WOW. impressive. Thanks.


----------



## macmac (Feb 23, 2021)

jtnyc said:


> It has. I’ve brought this thing back from the dead quite a few times over the years. I had random restarts for months on end and solved it with a fresh install, twice. I had random shutdowns and fixed it with a new video card. Now it’s not booting. Computer power light illuminates and the fans spin up, but no chime and no boot progress bar. Screen stays black. I’ve tried just about everything I can find. Resat all the ram, moved the video card to another pci slot, cleaned everything. Tried resetting PRAM, SMC etc... no luck so far. It’s a 13 year old computer and I’d love to see it go. I just wish it would give me another year or so in order for more Silicon models to come out. We’ll see, I’m still hacking away trying different things. Maybe power supply, maybe video card, but I don’t think so. I left the computer on for 3 weeks after this started happening last month and everything was running perfectly, then my finder got jammed up when an external drive wouldn’t eject and I had to shut it down. Last month when it would not boot, but after several tries it eventually would. Not this time.


That’s what happened to mine too a few years ago.


----------



## wayne_rowley (Feb 24, 2021)

rnb_2 said:


> Yeah, no comparison with the Intel mini - the fan on that ramps up audibly if you so much as look at it, and it's always warm (still love it, mind you, but it's far from quiet). The M1 mini is, for all intents and purposes, silent - I'm sure you could hear the fan faintly if you put your ear up to it, but from a couple feet away, I never hear it.


That's strange. My 2018 Intel Mini is warm to the touch, but the fan only ever ramps up to audible levels when either doing an offline bounce in logic, or video rendering/exporting. Otherwise it is inaudibly quiet!

I have the i5 though, which may run slightly cooler.

Wayne


----------



## SupremeFist (Feb 24, 2021)

wayne_rowley said:


> That's strange.
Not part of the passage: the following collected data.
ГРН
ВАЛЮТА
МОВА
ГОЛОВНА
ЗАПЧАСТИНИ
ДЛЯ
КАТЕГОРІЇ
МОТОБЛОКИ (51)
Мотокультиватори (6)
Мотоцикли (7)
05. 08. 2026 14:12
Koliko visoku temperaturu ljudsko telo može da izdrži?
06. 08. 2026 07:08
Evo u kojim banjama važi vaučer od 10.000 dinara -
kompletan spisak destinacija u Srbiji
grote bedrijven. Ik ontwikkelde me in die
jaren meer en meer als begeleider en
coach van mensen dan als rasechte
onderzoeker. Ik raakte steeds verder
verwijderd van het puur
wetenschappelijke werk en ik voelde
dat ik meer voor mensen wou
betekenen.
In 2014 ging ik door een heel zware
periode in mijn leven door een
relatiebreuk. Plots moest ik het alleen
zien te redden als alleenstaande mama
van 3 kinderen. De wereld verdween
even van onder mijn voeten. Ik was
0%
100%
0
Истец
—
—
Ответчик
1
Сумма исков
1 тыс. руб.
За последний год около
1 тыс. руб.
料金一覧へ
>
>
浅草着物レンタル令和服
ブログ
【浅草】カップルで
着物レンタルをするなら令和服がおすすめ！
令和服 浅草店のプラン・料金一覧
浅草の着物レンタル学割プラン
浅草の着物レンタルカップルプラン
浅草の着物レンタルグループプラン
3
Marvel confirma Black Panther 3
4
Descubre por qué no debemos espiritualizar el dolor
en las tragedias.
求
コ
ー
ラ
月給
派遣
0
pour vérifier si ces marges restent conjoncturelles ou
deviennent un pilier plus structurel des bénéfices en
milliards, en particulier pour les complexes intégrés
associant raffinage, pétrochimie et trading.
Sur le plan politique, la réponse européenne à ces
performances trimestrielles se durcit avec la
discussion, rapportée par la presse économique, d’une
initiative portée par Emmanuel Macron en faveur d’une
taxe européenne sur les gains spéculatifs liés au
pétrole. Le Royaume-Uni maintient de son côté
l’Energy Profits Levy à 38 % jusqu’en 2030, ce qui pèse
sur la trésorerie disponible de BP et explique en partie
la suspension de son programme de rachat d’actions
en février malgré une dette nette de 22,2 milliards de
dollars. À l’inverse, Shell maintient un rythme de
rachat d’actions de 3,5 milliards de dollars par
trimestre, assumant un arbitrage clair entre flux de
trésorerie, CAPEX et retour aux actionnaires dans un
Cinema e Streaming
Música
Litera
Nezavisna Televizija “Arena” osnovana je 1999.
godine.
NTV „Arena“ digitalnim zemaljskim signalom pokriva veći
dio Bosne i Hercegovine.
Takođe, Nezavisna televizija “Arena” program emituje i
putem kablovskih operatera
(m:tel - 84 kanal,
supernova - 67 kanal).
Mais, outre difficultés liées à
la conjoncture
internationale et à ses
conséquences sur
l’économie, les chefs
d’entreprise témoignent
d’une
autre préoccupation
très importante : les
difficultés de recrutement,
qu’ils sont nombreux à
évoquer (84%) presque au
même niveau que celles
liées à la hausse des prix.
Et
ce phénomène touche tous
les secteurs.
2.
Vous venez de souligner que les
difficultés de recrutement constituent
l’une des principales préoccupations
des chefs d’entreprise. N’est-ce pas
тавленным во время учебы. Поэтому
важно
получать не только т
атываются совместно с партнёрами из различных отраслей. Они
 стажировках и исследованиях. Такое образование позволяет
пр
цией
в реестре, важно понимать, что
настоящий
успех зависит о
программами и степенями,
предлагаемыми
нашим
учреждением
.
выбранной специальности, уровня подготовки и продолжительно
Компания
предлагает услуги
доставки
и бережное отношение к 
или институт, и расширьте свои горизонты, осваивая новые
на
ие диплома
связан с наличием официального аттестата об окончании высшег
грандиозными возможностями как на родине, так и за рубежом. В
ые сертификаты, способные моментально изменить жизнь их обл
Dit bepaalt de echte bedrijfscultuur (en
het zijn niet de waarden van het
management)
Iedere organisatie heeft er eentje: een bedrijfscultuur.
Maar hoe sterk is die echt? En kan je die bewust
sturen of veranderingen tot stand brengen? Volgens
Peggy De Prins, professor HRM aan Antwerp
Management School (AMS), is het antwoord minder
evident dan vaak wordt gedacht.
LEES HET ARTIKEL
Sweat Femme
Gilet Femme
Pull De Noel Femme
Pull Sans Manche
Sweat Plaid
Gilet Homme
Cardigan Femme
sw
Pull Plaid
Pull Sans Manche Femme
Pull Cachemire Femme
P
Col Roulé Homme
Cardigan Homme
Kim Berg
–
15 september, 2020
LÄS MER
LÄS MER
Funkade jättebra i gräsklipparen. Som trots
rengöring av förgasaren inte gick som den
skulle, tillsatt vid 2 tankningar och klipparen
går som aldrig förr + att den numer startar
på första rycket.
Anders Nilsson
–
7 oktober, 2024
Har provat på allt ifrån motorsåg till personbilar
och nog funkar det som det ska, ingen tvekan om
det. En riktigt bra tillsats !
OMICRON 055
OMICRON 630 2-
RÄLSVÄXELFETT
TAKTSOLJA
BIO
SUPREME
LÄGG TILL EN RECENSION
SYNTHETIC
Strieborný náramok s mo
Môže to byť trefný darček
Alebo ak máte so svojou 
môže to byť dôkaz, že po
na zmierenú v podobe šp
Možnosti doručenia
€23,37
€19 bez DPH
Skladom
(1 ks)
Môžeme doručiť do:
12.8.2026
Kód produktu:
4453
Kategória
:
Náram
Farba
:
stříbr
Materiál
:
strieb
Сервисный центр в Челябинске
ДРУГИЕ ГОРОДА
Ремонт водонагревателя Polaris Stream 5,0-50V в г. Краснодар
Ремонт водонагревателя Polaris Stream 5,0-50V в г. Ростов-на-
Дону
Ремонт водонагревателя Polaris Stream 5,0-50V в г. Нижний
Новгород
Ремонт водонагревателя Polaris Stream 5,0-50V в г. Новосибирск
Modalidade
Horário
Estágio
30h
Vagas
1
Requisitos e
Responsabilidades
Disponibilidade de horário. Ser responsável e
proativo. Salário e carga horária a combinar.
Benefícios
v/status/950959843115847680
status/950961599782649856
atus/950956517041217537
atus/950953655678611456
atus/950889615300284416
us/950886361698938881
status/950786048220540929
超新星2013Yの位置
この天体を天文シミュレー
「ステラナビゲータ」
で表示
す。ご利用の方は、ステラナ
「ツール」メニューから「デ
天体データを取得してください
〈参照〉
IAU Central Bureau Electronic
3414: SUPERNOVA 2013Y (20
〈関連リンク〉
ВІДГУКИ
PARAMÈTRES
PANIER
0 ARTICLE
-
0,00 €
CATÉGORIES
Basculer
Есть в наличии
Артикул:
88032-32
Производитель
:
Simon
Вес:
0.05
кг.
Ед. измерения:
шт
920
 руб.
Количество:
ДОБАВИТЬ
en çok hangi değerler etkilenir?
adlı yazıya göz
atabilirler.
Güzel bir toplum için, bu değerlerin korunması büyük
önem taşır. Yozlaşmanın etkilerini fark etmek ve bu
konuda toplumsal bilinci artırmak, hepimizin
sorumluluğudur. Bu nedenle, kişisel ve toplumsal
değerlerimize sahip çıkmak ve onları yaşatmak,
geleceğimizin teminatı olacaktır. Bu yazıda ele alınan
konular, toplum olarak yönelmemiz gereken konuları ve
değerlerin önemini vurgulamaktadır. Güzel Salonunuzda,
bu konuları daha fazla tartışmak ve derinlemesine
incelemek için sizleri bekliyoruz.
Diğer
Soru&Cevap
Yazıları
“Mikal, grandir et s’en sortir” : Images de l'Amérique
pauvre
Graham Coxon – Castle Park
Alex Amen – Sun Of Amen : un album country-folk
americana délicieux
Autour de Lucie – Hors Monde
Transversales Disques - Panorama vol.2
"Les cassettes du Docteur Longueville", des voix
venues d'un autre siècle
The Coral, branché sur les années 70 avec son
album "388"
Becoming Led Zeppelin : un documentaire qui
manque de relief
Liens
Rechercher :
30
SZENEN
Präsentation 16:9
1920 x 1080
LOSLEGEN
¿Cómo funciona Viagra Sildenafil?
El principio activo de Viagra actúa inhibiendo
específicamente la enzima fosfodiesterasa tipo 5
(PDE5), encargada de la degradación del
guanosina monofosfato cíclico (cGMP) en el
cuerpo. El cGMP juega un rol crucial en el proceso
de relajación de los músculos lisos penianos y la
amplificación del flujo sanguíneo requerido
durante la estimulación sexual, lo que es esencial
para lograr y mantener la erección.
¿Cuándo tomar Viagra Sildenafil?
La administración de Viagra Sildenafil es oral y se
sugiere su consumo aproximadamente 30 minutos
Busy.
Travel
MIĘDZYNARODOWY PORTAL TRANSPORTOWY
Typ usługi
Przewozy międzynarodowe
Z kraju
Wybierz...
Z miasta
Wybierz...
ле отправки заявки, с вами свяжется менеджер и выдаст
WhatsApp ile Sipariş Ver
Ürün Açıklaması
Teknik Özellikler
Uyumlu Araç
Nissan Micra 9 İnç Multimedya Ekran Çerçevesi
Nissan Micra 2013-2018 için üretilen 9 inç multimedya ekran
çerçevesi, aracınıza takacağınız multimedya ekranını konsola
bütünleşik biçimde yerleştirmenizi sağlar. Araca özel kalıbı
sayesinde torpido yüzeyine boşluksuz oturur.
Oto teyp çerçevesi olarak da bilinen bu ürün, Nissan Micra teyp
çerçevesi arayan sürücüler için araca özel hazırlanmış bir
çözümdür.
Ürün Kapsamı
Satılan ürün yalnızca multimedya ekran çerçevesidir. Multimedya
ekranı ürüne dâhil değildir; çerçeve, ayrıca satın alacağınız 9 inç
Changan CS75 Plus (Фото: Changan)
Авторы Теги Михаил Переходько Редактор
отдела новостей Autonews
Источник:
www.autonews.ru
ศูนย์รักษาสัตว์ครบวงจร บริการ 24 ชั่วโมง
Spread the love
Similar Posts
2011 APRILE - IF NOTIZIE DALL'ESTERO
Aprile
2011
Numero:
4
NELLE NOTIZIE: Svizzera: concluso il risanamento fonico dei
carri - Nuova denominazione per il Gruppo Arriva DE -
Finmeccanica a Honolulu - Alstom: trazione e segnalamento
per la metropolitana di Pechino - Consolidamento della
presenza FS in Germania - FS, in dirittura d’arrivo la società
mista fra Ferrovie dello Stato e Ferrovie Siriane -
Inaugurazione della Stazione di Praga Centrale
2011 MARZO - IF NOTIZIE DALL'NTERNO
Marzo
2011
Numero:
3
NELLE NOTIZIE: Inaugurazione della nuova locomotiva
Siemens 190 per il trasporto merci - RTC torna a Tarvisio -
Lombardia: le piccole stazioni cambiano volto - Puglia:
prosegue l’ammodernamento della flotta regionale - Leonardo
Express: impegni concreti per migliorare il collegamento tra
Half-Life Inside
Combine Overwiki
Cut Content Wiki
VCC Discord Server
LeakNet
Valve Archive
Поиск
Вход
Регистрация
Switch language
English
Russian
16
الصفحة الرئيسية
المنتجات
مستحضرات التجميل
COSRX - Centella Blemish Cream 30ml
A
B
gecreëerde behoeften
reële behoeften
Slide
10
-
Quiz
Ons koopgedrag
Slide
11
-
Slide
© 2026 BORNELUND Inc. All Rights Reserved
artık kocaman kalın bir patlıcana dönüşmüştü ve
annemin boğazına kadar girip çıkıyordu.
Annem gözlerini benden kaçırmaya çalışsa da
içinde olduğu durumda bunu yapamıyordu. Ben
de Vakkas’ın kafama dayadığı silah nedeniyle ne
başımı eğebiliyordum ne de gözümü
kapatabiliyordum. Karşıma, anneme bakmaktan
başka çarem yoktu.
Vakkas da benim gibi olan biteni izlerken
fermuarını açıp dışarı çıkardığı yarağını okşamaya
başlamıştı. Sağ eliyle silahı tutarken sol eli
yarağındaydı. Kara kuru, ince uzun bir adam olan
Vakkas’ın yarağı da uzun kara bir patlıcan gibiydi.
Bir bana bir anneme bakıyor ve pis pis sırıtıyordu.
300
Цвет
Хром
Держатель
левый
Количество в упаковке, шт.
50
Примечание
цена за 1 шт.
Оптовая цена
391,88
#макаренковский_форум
My 2018 Intel Mini is warm to the touch, but the fan only ever ramps up to audible levels when either doing an offline bounce in logic, or video rendering/exporting. Otherwise it is inaudibly quiet!
> 
> I have the i5 though, which may run slightly cooler.
> 
> Wayne


I have the loaded i7 stood on its side and it's silent except when bouncing.


----------



## rnb_2 (Feb 24, 2021)

SupremeFist said:


> I have the loaded i7 stood on its side and it's silent except when bouncing.


It's likely that importing photos and building previews in Lightroom, exporting JPEGs from raw photos, and some video tasks are the equivalent of bouncing, and I do those things a lot (particularly the photo stuff). Those use all cores to the max, and I definitely hear it.


----------



## gzapper (Feb 24, 2021)

rnb_2 said:


> The SSD hasn't been replaceable in most of the recent Macs, not just the M1 - the storage is just a set of chips on the logic board.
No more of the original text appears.